Il est notable que 4 Français sur 5 attendent l’apparition d’un problème pour faire réparer leur véhicule. Dans ce contexte, les forums et groupes Facebook de passionnés d’automobile deviennent des ressources inestimables. Ils permettent de trouver les meilleures adresses testées et approuvées par la communauté, ce qui est particulièrement crucial pour les propriétaires de modèles anciens qui nécessitent une expertise spécifique.
Une fois un nom qui revient souvent, ne lui confiez pas d’emblée une réparation à 1000 euros. Testez-le sur une opération simple et peu coûteuse, comme une vidange ou un changement de filtres. Cette première interaction est un excellent test. Le devis est-il clair ? Le mécanicien prend-il le temps de vous expliquer ce qu’il a fait ? L’accueil est-il professionnel ? Profitez-en pour observer l’atelier : est-il propre et bien rangé ? Y a-t-il d’autres voitures du même type que la vôtre ? C’est souvent un excellent signe.
Un bon mécanicien pour une voiture âgée est celui qui propose des solutions adaptées à son âge et à sa valeur. Il ne vous poussera pas à une dépense excessive si une solution plus simple ou une réparation temporaire est possible. Il est un conseiller avant d’être un vendeur. Construire cette relation prend un peu de temps, mais l’investissement en tranquillité d’esprit et en économies sur le long terme est inestimable.

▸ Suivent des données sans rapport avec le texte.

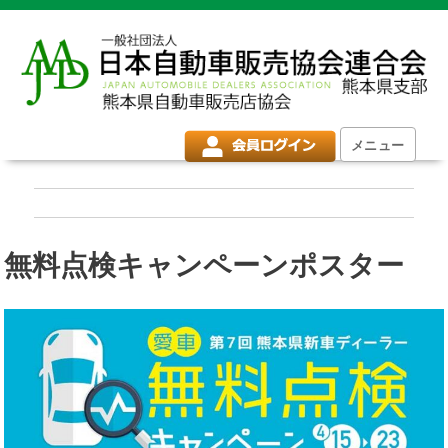
メニュー
無料点検キャンペーンポスター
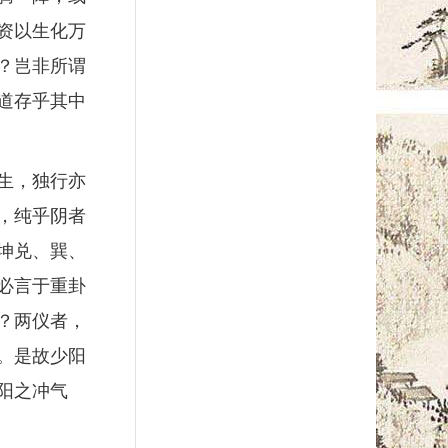
资以生化万
？岂非所谓
道存乎其中
生，独行亦
，纯乎阴者
坤兑、巽、
必言于重卦
？两仪者，
。是故少阳
阳之冲气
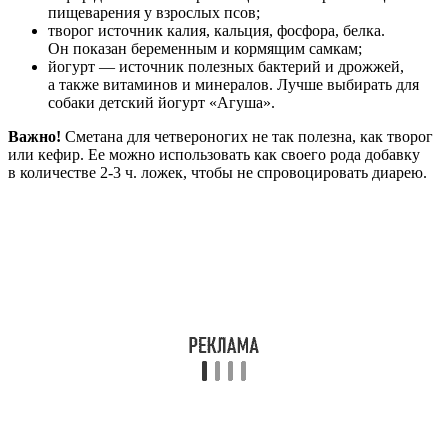
пищеварения у взрослых псов;
творог источник калия, кальция, фосфора, белка.
Он показан беременным и кормящим самкам;
йогурт — источник полезных бактерий и дрожжей,
а также витаминов и минералов. Лучше выбирать для
собаки детский йогурт «Агуша».
Важно!
Сметана для четвероногих не так полезна, как творог
или кефир. Ее можно использовать как своего рода добавку
в количестве 2-3 ч. ложек, чтобы не спровоцировать диарею.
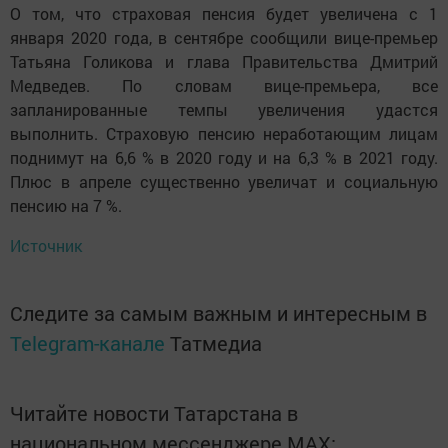
О том, что страховая пенсия будет увеличена с 1
января 2020 года, в сентябре сообщили вице-премьер
Татьяна Голикова и глава Правительства Дмитрий
Медведев. По словам вице-премьера, все
запланированные темпы увеличения удастся
выполнить. Страховую пенсию неработающим лицам
поднимут на 6,6 % в 2020 году и на 6,3 % в 2021 году.
Плюс в апреле существенно увеличат и социальную
пенсию на 7 %.
Источник
Следите за самым важным и интересным в
Telegram-канале
Татмедиа
Читайте новости Татарстана в
национальном мессенджере MАХ:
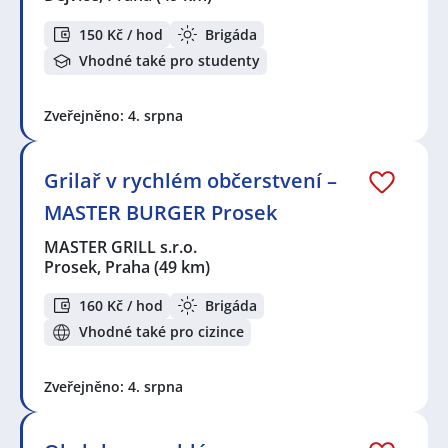
150 Kč / hod
Brigáda
Vhodné také pro studenty
Zveřejněno: 4. srpna
Grilař v rychlém občerstvení –
MASTER BURGER Prosek
MASTER GRILL s.r.o.
Prosek, Praha
(49 km)
160 Kč / hod
Brigáda
Vhodné také pro cizince
Zveřejněno: 4. srpna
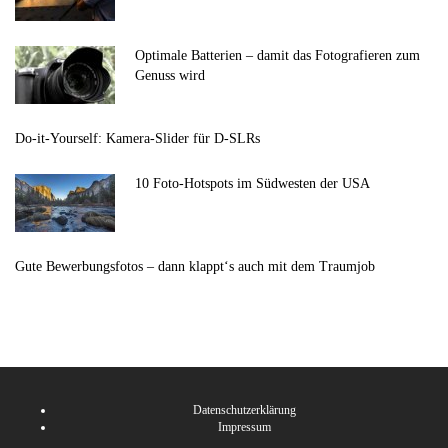
Optimale Batterien – damit das Fotografieren zum
Genuss wird
Do-it-Yourself: Kamera-Slider für D-SLRs
10 Foto-Hotspots im Südwesten der USA
Gute Bewerbungsfotos – dann klappt‘s auch mit dem Traumjob
Datenschutzerklärung
Impressum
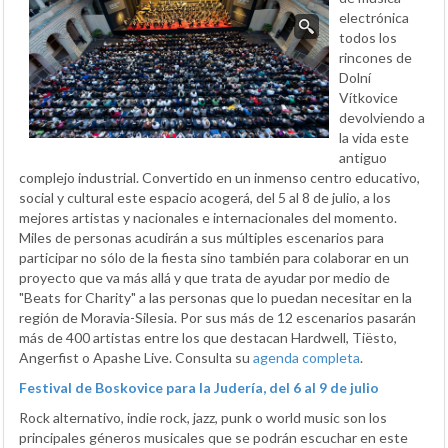
electrónica
todos los
rincones de
Dolní
Vítkovice
devolviendo a
la vida este
antiguo
complejo industrial. Convertido en un inmenso centro educativo,
social y cultural este espacio acogerá, del 5 al 8 de julio, a los
mejores artistas y nacionales e internacionales del momento.
Miles de personas acudirán a sus múltiples escenarios para
participar no sólo de la fiesta sino también para colaborar en un
proyecto que va más allá y que trata de ayudar por medio de
"Beats for Charity" a las personas que lo puedan necesitar en la
región de Moravia-Silesia. Por sus más de 12 escenarios pasarán
más de 400 artistas entre los que destacan Hardwell, Tiësto,
Angerfist o Apashe Live. Consulta su
agenda completa
.
Festival de Boskovice para la Judería, del 6 al 9 de julio
Rock alternativo, indie rock, jazz, punk o world music son los
principales géneros musicales que se podrán escuchar en este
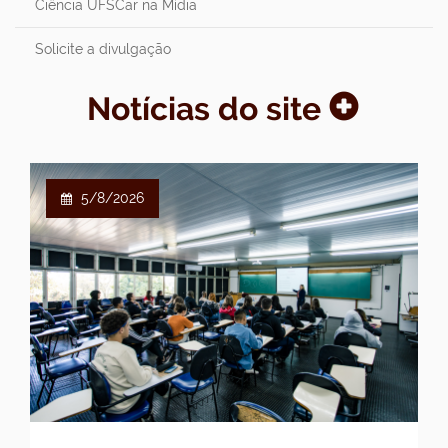
Ciência UFSCar na Mídia
Solicite a divulgação
Notícias do site
5/8/2026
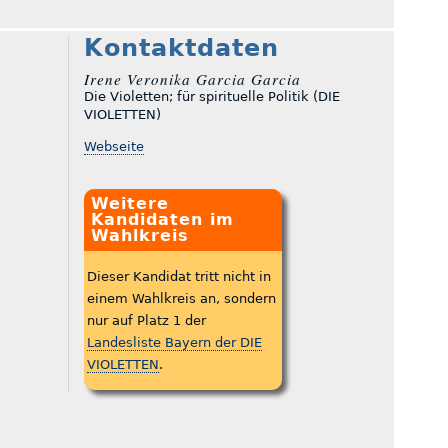
Kontaktdaten
Irene Veronika Garcia Garcia
Die Violetten; für spirituelle Politik (DIE
VIOLETTEN)
Webseite
Weitere
Kandidaten im
Wahlkreis
Dieser Kandidat tritt nicht in
einem Wahlkreis an, sondern
nur auf Platz 1 der
Landesliste Bayern der DIE
VIOLETTEN
.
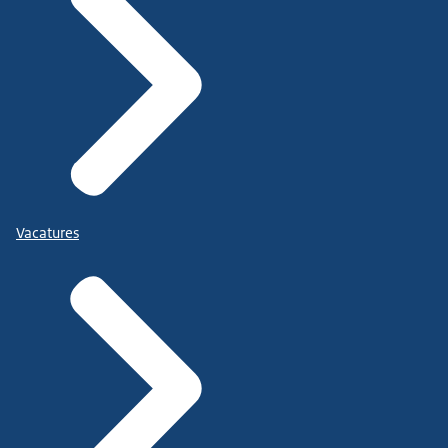
Vacatures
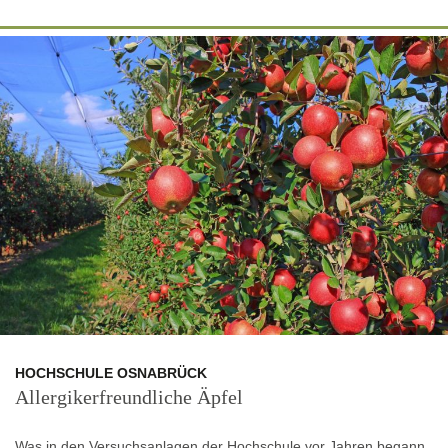
HOCHSCHULE OSNABRÜCK
Allergikerfreundliche Äpfel
Was in den Versuchsanlagen der Hochschule vor Jahren begann,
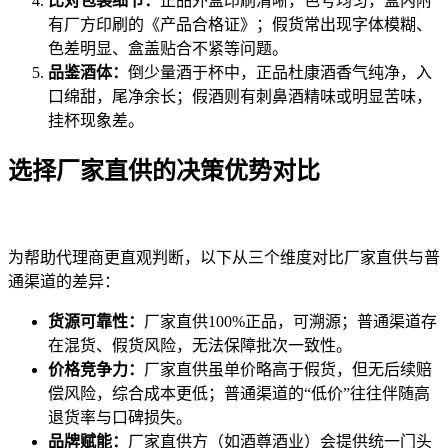
比对包装细节：
正品外盒印刷清晰，色号均匀，盒内附
有厂方印刷的《产品合格证》；假货常出现字体模糊、
色差明显、盒盖贴合不紧等问题。
品鉴酒体：
倒少量酒于杯中，正品杜康酒香气纯净，入
口绵甜，尾净余长；假酒则有刺鼻酒精味或明显苦味，
挂杯现象差。
选择厂家直供的决策优势对比
为帮助代理商更直观判断，以下从三个维度对比厂家直供与普
通渠道的差异：
货源可靠性：
厂家直供100%正品，可溯源；普通渠道存
在混货、假货风险，无法保障批次一致性。
价格竞争力：
厂家直供虽单价略高于假货，但无后续赔
偿风险，综合成本更低；普通渠道的“低价”往往伴随高
退货率与口碑损失。
品牌赋能：
厂家直供方（如酒尊酒业）会提供统一门头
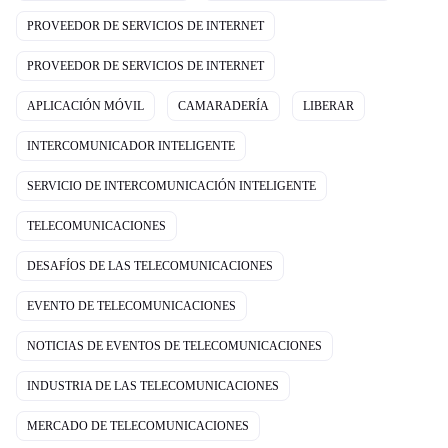
PROVEEDOR DE SERVICIOS DE INTERNET
PROVEEDOR DE SERVICIOS DE INTERNET
APLICACIÓN MÓVIL
CAMARADERÍA
LIBERAR
INTERCOMUNICADOR INTELIGENTE
SERVICIO DE INTERCOMUNICACIÓN INTELIGENTE
TELECOMUNICACIONES
DESAFÍOS DE LAS TELECOMUNICACIONES
EVENTO DE TELECOMUNICACIONES
NOTICIAS DE EVENTOS DE TELECOMUNICACIONES
INDUSTRIA DE LAS TELECOMUNICACIONES
MERCADO DE TELECOMUNICACIONES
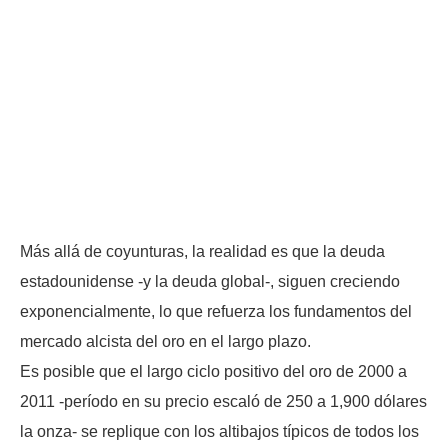
Más allá de coyunturas, la realidad es que la deuda
estadounidense -y la deuda global-, siguen creciendo
exponencialmente, lo que refuerza los fundamentos del
mercado alcista del oro en el largo plazo.
Es posible que el largo ciclo positivo del oro de 2000 a
2011 -período en su precio escaló de 250 a 1,900 dólares
la onza- se replique con los altibajos típicos de todos los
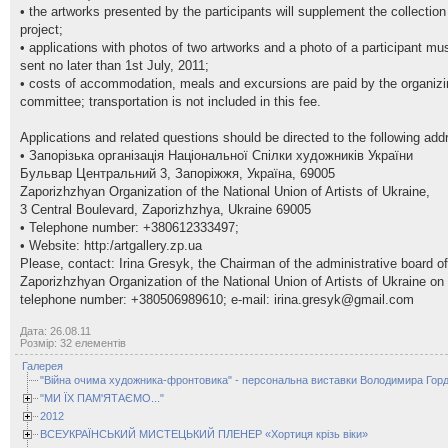
• the artworks presented by the participants will supplement the collection
project;
• applications with photos of two artworks and a photo of a participant mu
sent no later than 1st July, 2011;
• costs of accommodation, meals and excursions are paid by the organizi
committee; transportation is not included in this fee.
Applications and related questions should be directed to the following add
• Запорізька організація Національної Спілки художників України
Бульвар Центральний 3, Запоріжжя, Україна, 69005
Zaporizhzhyan Organization of the National Union of Artists of Ukraine,
3 Central Boulevard, Zaporizhzhya, Ukraine 69005
• Telephone number: +380612333497;
• Website: http:/artgallery.zp.ua
Please, contact: Irina Gresyk, the Chairman of the administrative board of
Zaporizhzhyan Organization of the National Union of Artists of Ukraine on
telephone number: +380506989610; e-mail:
irina.gresyk@gmail.com
Дата: 26.08.11
Розмір: 32 елементів
Галерея
"Війна очима художника-фронтовика" - персональна виставки Володимира Горд
"МИ ЇХ ПАМ'ЯТАЄМО..."
2012
ВСЕУКРАЇНСЬКИЙ МИСТЕЦЬКИЙ ПЛЕНЕР «Хортиця крізь віки»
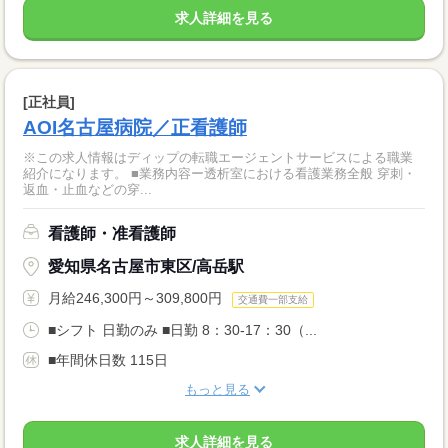
求人詳細を見る
[正社員]
AOI名古屋病院／正看護師
※この求人情報はディップの転職エージェントサービスによる職業
紹介になります。 ■業務内容ー透析室における看護業務全般 穿刺・
返血・止血などの穿...
看護師・准看護師
愛知県名古屋市東区/高岳駅
月給246,300円～309,800円
交通費一部支給
■シフト 日勤のみ ■日勤 8：30-17：30（...
■年間休日数 115日
もっと見る
求人詳細を見る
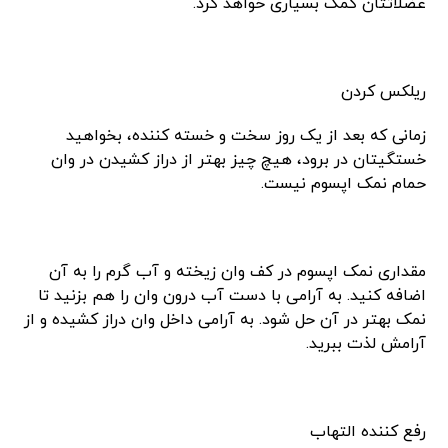
عضلاتتان کمک بسیاری خواهد کرد.
ریلکس کردن
زمانی که بعد از یک روز سخت و خسته کننده، بخواهید
خستگیتان در برود، هیچ چیز بهتر از دراز کشیدن در وان
حمام نمک اپسوم نیست.
مقداری نمک اپسوم در کف وان زیخته و آب گرم را به آن
اضافه کنید. به آرامی با دست آب درون وان را هم بزنید تا
نمک بهتر در آن حل شود. به آرامی داخل وان دراز کشیده و از
آرامش لذت ببرید.
رفع کننده التهاب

En devenant un acheteur averti et stratégique, vous transformez une dépense subie en un projet maîtrisé. La prochaine fois qu’un voyant s’allumera, vous ne verrez plus un problème, mais une opportunité d’optimiser, de choisir et, finalement, d’économiser. Votre prochaine étape est de mettre en pratique cette nouvelle grille de lecture dès votre prochain contact avec un professionnel de l’automobile.
Questions fréquentes sur la recherche d’un garage pour ses pièces
Comment identifier un mécanicien passionné par ma marque de voiture ?
Recherchez sur les forums dédiés à votre modèle, car les passionnés y partagent souvent les bonnes adresses. Vérifiez si le garage mentionne des certifications constructeur, même anciennes, sur son site ou sa façade. Enfin, un indice simple mais efficace : observez si l’atelier possède plusieurs véhicules de la même marque en réparation, c’est un signe qu’il attire une clientèle spécialisée.
Quelle est la meilleure période pour tester un nouveau garage ?
Ne confiez pas une réparation majeure d’emblée. Commencez par une intervention mineure et peu coûteuse, comme une vidange ou un changement de filtres (généralement entre 50 et 100€). Cela vous permettra d’évaluer sans grand risque la transparence du devis, la propreté du travail, la qualité de la communication et les explications fournies par le mécanicien.
Les garages indépendants peuvent-ils encore entretenir les voitures récentes ?
Oui, absolument pour les modèles thermiques. Les indépendants compétents disposent des outils de diagnostic multi-marques nécessaires pour entretenir la grande majorité du parc automobile, même récent. La seule exception concerne les véhicules électriques et hybrides, pour lesquels seulement 14% des réparateurs sont actuellement formés. Pour ce type de véhicule, le réseau constructeur reste souvent incontournable.